In India's portion of Kashmir, villagers burned wood from their own collapsed homes for warmth.
Mahmmod said the army was providing help to survivors only in Kashmir's major cities and towns, and "they (troops) have not started relief work in remote villages where people are still buried in the rubble, and in some areas nobody is present to organise funerals for the dead."
The quake and its aftershocks were felt from central Afghanistan to western Bangladesh.
Survivors
Buildings were wrecked in an area spanning at least 400km from Jalalabad in Afghanistan to Srinagar in northern Indian territory.
Rescuers pulled two survivors - a boy and a woman - from a collapsed block of flats in Islamabad. They were listed in stable condition.

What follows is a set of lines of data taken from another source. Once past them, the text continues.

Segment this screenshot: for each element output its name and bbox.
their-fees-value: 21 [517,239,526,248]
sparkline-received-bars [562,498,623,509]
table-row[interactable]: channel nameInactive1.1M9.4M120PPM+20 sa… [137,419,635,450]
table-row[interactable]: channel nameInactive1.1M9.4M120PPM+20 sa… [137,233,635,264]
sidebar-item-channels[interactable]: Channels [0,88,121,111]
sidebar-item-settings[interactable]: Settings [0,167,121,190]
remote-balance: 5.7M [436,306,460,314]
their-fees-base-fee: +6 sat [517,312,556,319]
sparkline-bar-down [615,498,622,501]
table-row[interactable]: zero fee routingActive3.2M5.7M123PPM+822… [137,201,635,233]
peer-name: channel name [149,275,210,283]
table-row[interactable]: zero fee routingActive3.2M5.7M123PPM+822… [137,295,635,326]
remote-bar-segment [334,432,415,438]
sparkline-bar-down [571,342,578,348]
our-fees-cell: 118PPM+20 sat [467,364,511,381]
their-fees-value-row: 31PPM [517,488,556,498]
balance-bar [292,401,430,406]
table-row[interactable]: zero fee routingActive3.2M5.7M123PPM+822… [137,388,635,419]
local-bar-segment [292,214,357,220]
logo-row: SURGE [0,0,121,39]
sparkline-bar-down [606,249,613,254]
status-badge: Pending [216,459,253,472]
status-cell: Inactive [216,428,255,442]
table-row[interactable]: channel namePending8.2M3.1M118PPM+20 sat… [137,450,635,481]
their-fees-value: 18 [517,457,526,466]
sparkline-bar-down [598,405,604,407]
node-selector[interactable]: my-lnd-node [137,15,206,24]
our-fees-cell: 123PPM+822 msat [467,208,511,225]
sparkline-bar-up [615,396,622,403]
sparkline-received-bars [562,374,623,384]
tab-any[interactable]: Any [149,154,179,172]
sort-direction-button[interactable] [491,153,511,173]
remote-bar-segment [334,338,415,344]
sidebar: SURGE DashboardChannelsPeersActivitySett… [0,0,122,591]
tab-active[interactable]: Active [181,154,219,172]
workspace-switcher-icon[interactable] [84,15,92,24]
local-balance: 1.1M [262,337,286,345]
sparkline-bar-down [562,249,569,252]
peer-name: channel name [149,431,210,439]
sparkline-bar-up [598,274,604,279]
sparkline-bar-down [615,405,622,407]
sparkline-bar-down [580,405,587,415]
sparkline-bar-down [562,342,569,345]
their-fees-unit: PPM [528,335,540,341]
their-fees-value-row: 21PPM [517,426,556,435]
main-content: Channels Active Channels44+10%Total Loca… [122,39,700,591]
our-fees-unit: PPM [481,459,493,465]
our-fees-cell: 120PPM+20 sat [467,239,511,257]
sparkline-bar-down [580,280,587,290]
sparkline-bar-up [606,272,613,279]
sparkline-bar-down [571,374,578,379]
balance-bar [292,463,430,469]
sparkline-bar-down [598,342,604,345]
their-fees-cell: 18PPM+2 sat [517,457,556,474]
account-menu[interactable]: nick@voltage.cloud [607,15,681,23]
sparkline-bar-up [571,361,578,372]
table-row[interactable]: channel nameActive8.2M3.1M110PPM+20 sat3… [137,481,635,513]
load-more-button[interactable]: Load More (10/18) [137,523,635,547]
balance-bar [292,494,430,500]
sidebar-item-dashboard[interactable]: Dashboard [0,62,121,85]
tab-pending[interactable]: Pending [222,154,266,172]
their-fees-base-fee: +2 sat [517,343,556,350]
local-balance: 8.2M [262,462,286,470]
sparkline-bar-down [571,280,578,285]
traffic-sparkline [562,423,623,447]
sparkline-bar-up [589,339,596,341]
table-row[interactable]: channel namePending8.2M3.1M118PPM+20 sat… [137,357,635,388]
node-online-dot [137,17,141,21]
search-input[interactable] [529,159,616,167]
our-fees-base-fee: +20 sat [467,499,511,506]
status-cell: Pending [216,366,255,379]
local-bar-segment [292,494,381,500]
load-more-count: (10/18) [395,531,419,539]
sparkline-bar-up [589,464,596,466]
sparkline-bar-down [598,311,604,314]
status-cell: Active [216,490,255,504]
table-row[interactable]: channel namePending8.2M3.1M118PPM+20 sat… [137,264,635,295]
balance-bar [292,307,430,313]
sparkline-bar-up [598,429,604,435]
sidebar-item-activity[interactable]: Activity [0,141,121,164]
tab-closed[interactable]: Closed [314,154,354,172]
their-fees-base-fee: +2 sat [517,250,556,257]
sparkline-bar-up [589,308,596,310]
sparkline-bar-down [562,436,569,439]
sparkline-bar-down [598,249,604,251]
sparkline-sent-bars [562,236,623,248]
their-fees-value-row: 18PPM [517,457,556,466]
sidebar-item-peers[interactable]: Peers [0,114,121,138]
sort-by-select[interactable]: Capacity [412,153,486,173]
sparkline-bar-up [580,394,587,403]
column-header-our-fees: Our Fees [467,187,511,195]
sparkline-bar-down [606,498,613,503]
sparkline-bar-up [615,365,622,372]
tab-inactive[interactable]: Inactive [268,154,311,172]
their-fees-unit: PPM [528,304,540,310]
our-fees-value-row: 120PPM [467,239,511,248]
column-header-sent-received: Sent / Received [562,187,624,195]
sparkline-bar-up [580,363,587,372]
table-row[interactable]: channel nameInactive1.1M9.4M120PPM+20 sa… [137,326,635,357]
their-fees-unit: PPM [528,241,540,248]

Pakistani military helicopters ferried troops and supplies to some areas, but there was no sign of government help in Balakot, a northern town of 30 000 where the quake levelled the main bazaar, crushing shoppers and sending gas cylinders, bricks, tomatoes and onions spilling into the streets.
Injured people covered by shawls lay in the street, waiting for medical care.
Residents carried bodies on wooden planks.
The bodies of four children, ages 4-6, lay under a sheet of corrugated iron.
Relatives said they were trying to find sheets to wrap the bodies.
"We don't have anything to bury them with," said a cousin, Saqib Swati.
Nearby, business administration student Faizan Farooq, 19, stood outside the rubble of his four-story school, where at least 250 pupils were feared trapped.
Dozens of villagers, some with sledgehammers but many without any tools, pulled at debris and carried away bodies.
>b>Cries for help
Farooq said at first, he'd heard children crying for help under the rubble.
"Now there's no sign of life," he said. "We can't do this without the army's help. Nobody has come here to help us."
A 40-year-old man at the scene wept, saying four of his children were under the debris.
Elsewhere in Balakot, shop owner Mohammed Iqbal said two primary schools also collapsed. He estimated that more than 500 pupils were feared dead.
Several International Federation of Red Cross trucks laden with tents, food, medicine and other aid were trying to reach the hard-hit areas in Pakistan, said Layla Berlemont, a spokesperson for the group in Islamabad.
She said the agency would use aircraft if the roads were blocked.
The US geological survey (USGS) reported 22 aftershocks - one of magnitude 6.2 - in the 24 hours after the main quake, which the USGS initially reported as 7.6, but later revised to 7.7.
An eight-member UN team of top disaster co-ordination arrived in Islamabad on Sunday and quickly began setting up centres to co-ordinate international relief efforts.
"We have to be quick," said Elisabeth Byrs, a spokesperson for the group.